Does soil pH matter to Eranthis?

– Posted in: Plant info

Image of emerging eranthis flowers
When I was in high school, my mother handed me a mail order bulb catalog and told me I could pick something out to plant. (I guess I had done all right by the daffodils and she wanted to encourage me further.) I was ignorant, but I knew I wanted the earliest blooming bulb I could find that had yellow, sunshiny flowers. By reading the catalog copy and looking at the pictures, I knew winter aconite, or Eranthis, was it.

I planted them on either side of the front walk, under the yews that stood sentry at the front door. They came up that first spring, and every spring after that, earlier than the daffodils. My mother never forgot that I planted them, and when I left home she always mentioned in a letter or phone call that they were blooming, and they reminded her of me.

Beginner’s luck.

I have tried to grow those little flowers for thirty years now without any success until this year. I have blamed the voles (though I can’t find justification for this in any of my reference books or online). I have blamed my clay soil, but they are supposed to like moisture. I have read, in fact, that they shouldn’t be long out of the ground, and if the tubers dry out they die. Old House Garderns sells tubers dipped in wax to avoid this problem. But they seemed kind of pricey to me.

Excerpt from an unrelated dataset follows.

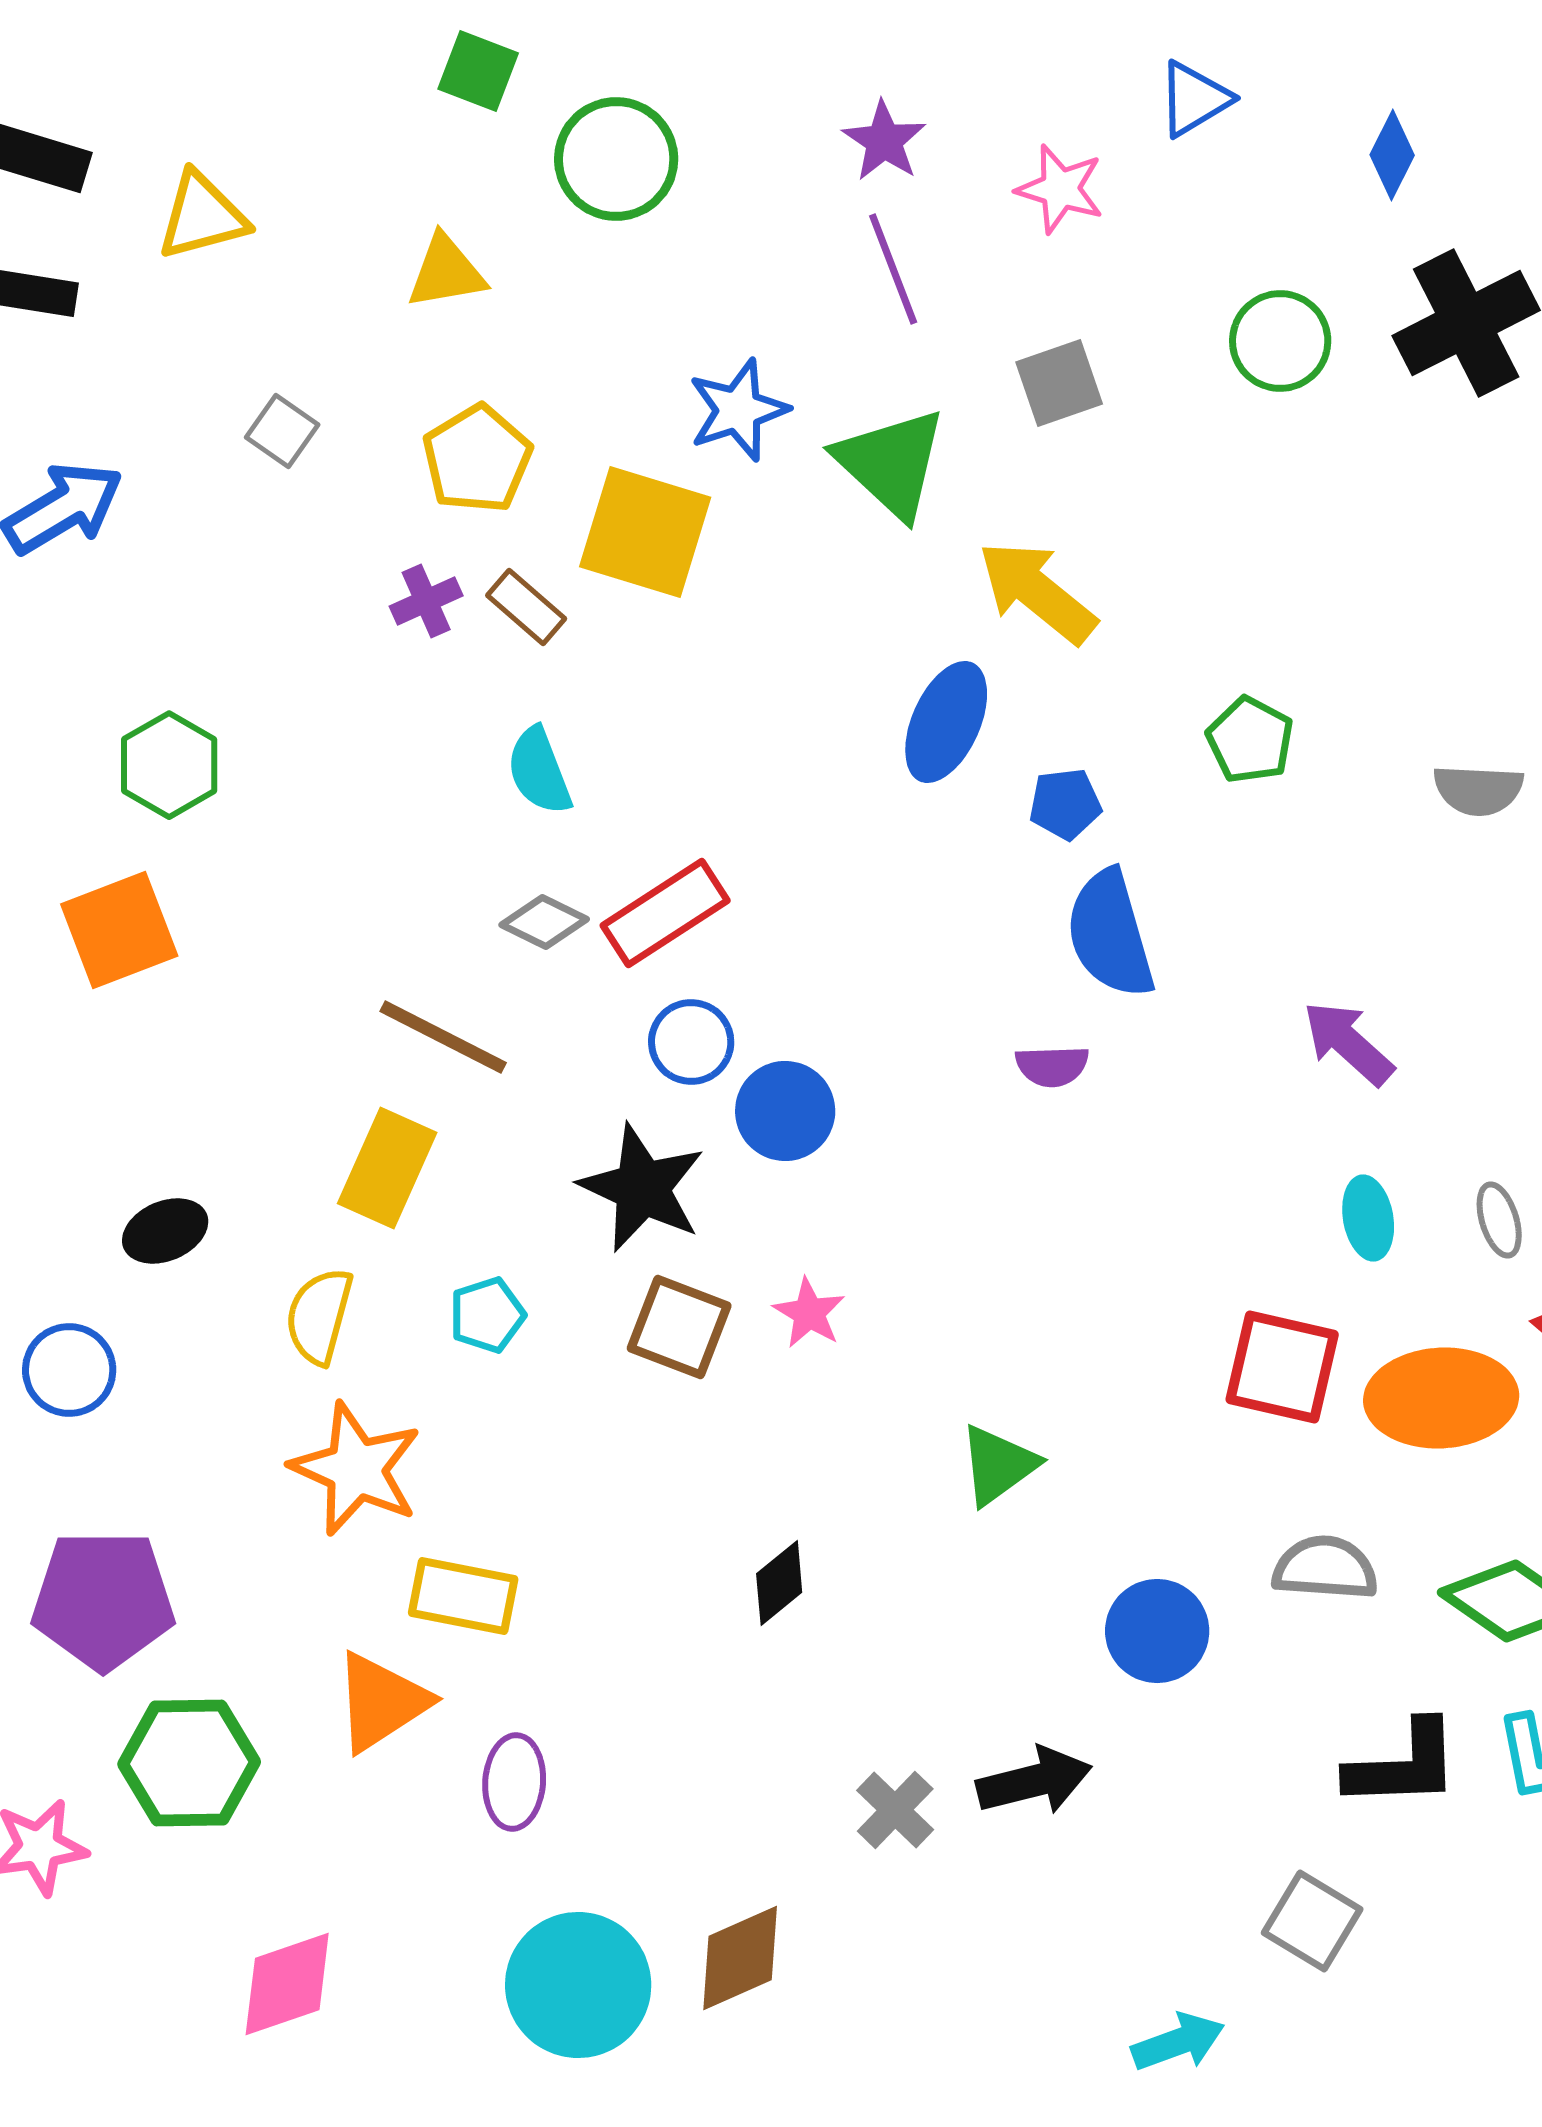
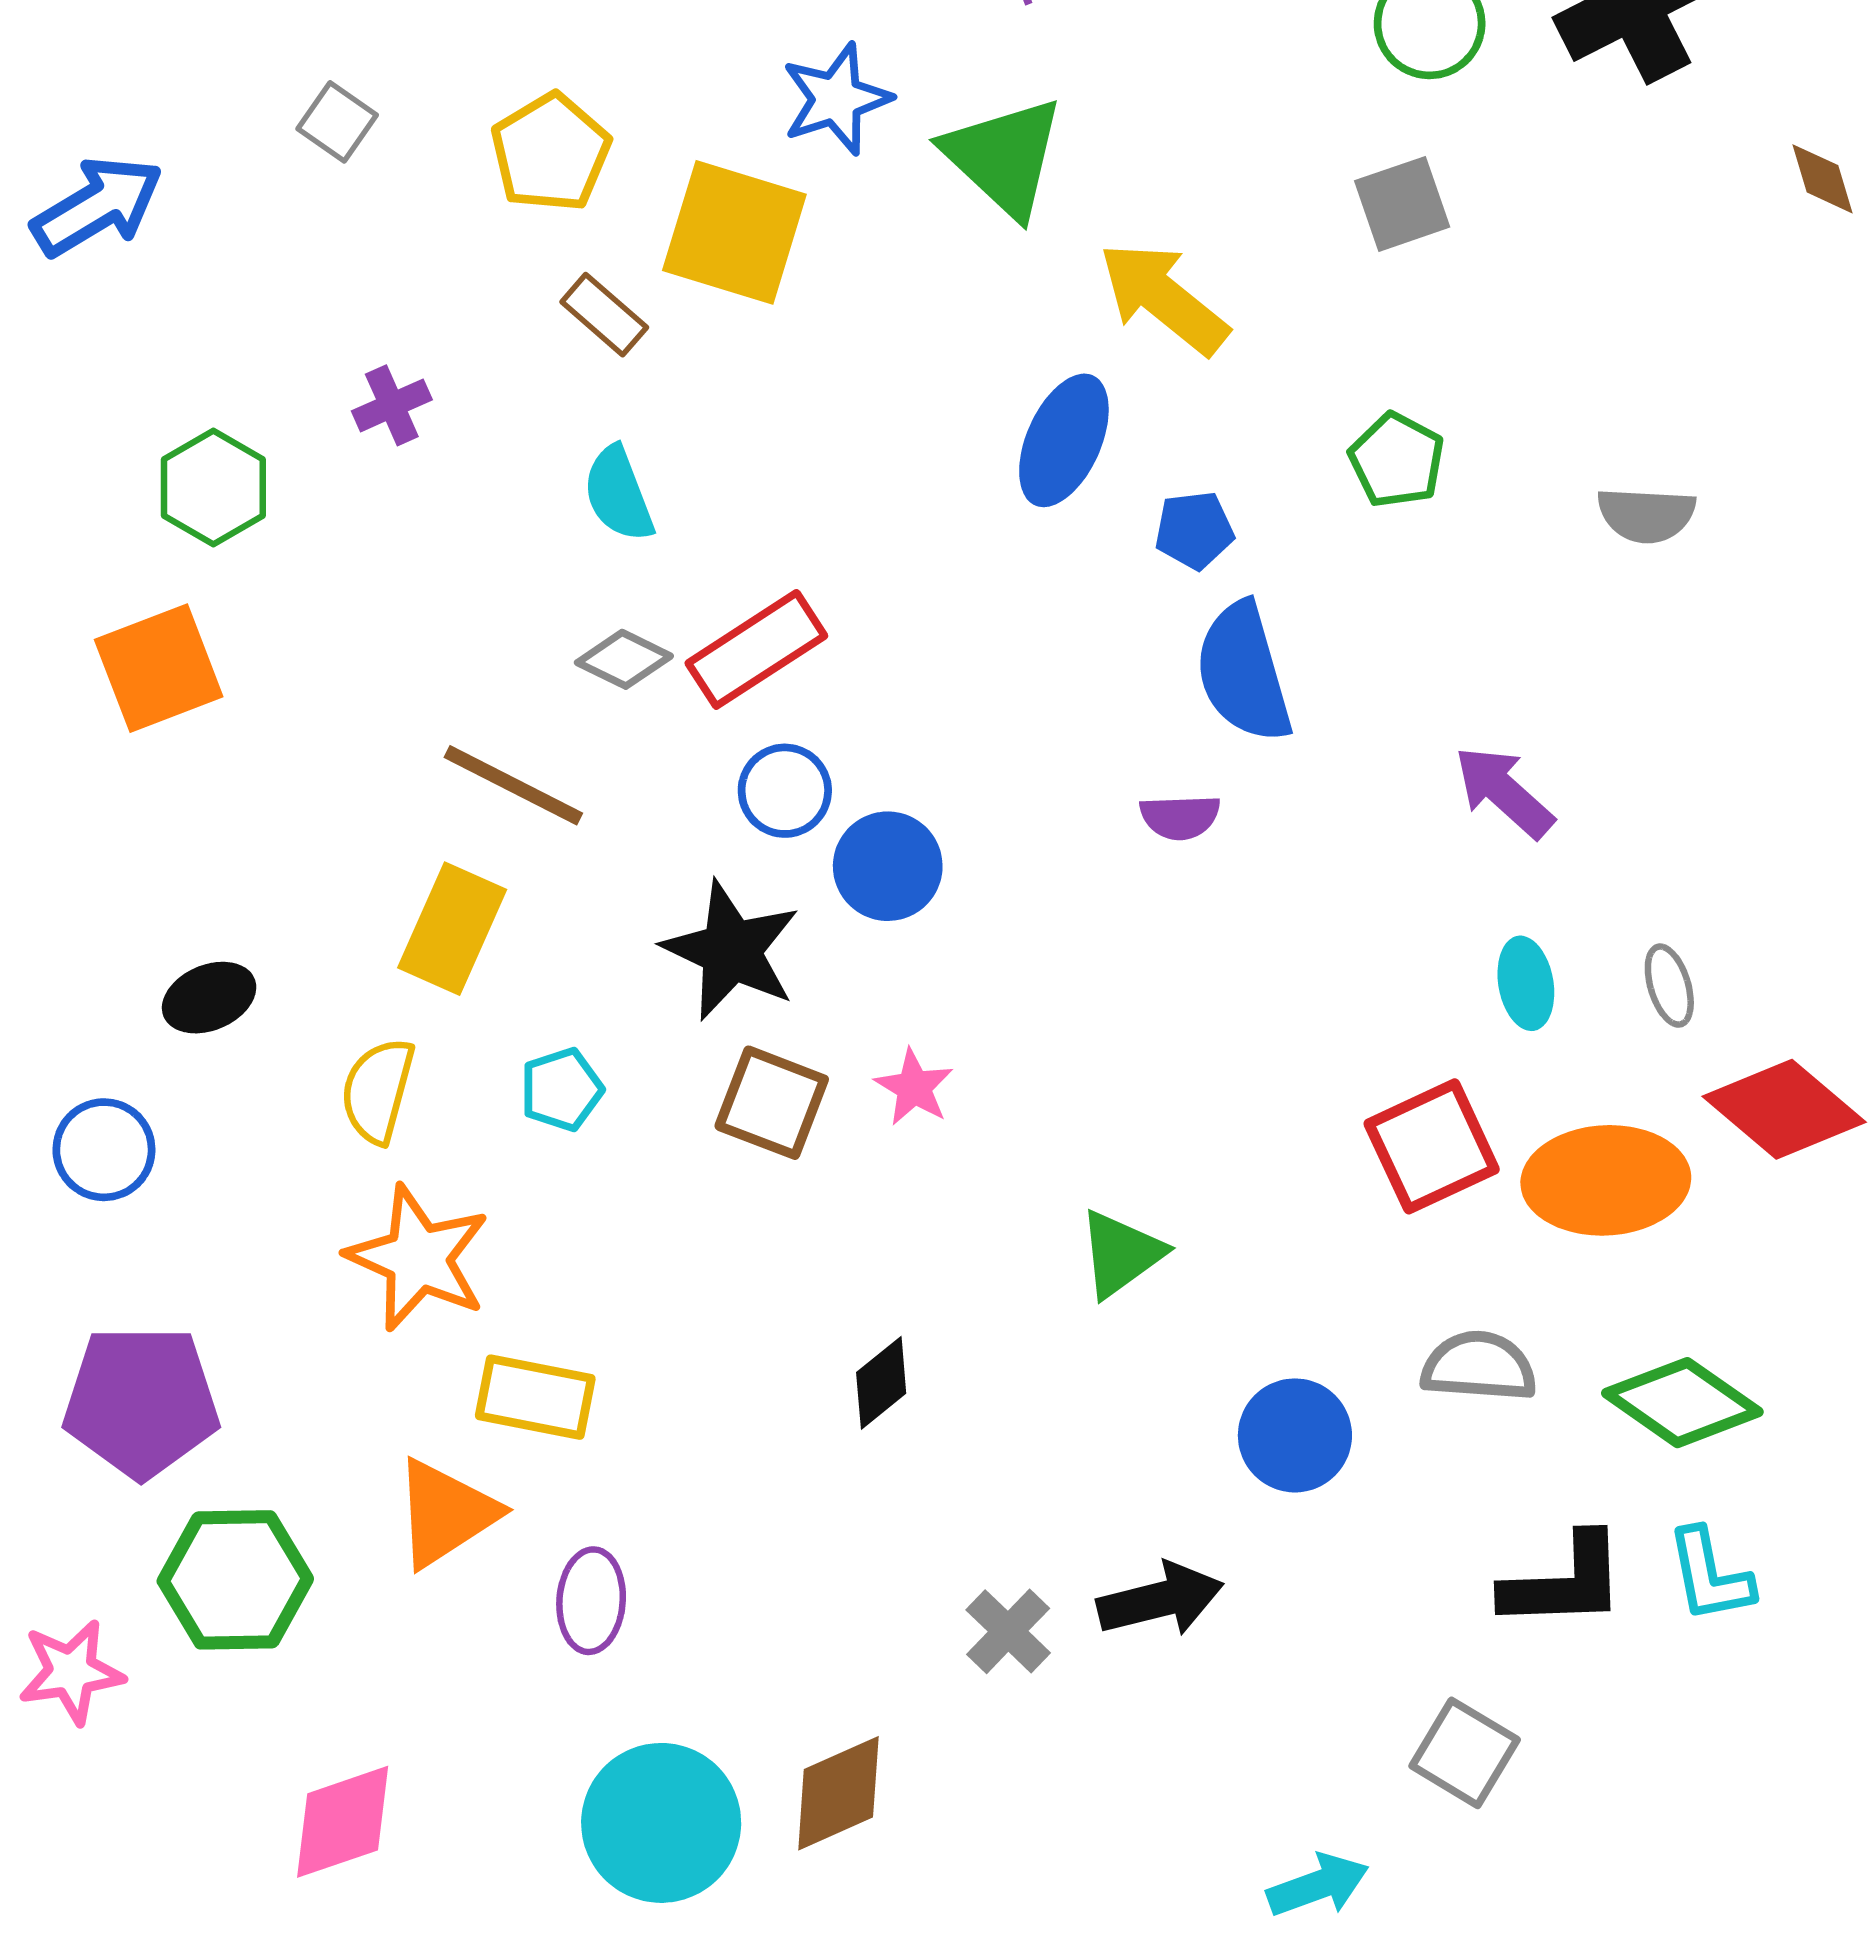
gray square: (1059, 383) -> (1402, 204), moved
purple cross: (426, 601) -> (392, 405), moved
red square: (1282, 1367) -> (1432, 1146), turned -38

Last fall, however, Breck’s sent me a catalog with a coupon for $25 worth of free bulbs–no strings attached. So what did I have to lose? I bought some winter aconites, soaked them overnight as directed, and planted some on the north side of the house, and some on the south side of the house. The photo above is from the north side of the house. There is no evidence that I ever planted any on the south side, and they should have been well up before their northern brethren showed their faces. (Update: one showed up on the south side on 4/2. More blooming 4/7. Funny that they were later than the cold side of the house.)

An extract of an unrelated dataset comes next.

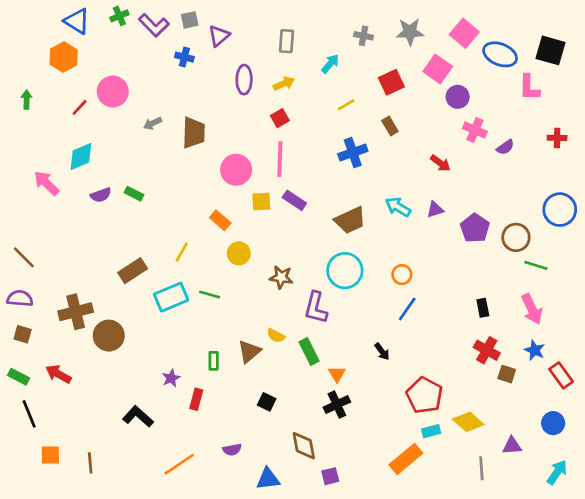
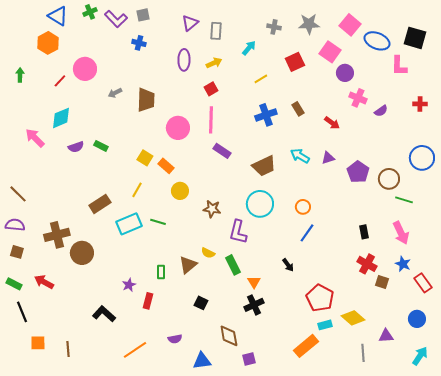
purple triangle: (219, 36) -> (190, 23), moved
brown rectangle: (390, 126) -> (298, 109), moved
yellow square: (261, 202) -> (145, 158), moved, turned 35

Nevertheless, I felt pretty pleased with my success, until I saw Barbee’s winter aconites. Oh, my goodness! They put my little front walk patches to shame. Entangled’s comment about her acid soil made a light bulb go on in my head. I also have acid soil, but my parents’ place was undergirded with limestone, just as Barbee’s land is. Could that be the difference?

A quick check in American Horticultural Society A to Z Encyclopedia of Garden Plants revealed that Eranthis hyemalis “quickly forms large colonies, particularly in high-alkaline soils.” There are two species of winter aconite commonly sold, E. hyemalis and E. cilicica. I have no idea what I grew back at my parents’ place, and since Barbee inherited her wonderful sheets of bloom, I’m sure she doesn’t know which species she has either. (But we can guess, can’t we?) Breck’s sold me E. cilicica, so maybe I have a chance.

About the Author

Kathy Purdy is a colchicum evangelist, converting unsuspecting gardeners into colchicophiles. She would be delighted to speak to your group about colchicums or other gardening topics. Kathy’s been writing since 4th grade, gardening since high school, and blogging since 2002.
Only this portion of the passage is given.